Exercise data -

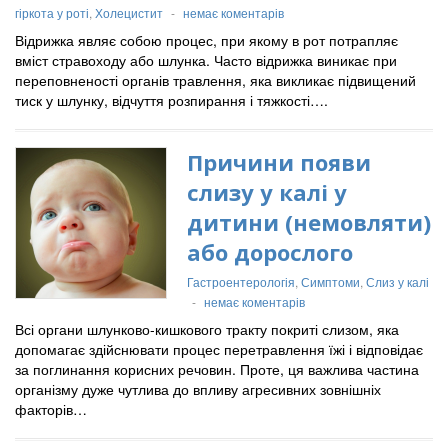
гіркота у роті
,
Холецистит
-
немає коментарів
Відрижка являє собою процес, при якому в рот потрапляє
вміст стравоходу або шлунка. Часто відрижка виникає при
переповненості органів травлення, яка викликає підвищений
тиск у шлунку, відчуття розпирання і тяжкості….
Причини появи
слизу у калі у
дитини (немовляти)
або дорослого
Гастроентерологія
,
Симптоми
,
Слиз у калі
-
немає коментарів
Всі органи шлунково-кишкового тракту покриті слизом, яка
допомагає здійснювати процес перетравлення їжі і відповідає
за поглинання корисних речовин. Проте, ця важлива частина
організму дуже чутлива до впливу агресивних зовнішніх
факторів…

Try it - Only the lines from the one containing "Всі органи шлунково-кишкового" through the last line of the entries above should be copied, exactly as written.

Task output -
Всі органи шлунково-кишкового тракту покриті слизом, яка
допомагає здійснювати процес перетравлення їжі і відповідає
за поглинання корисних речовин. Проте, ця важлива частина
організму дуже чутлива до впливу агресивних зовнішніх
факторів…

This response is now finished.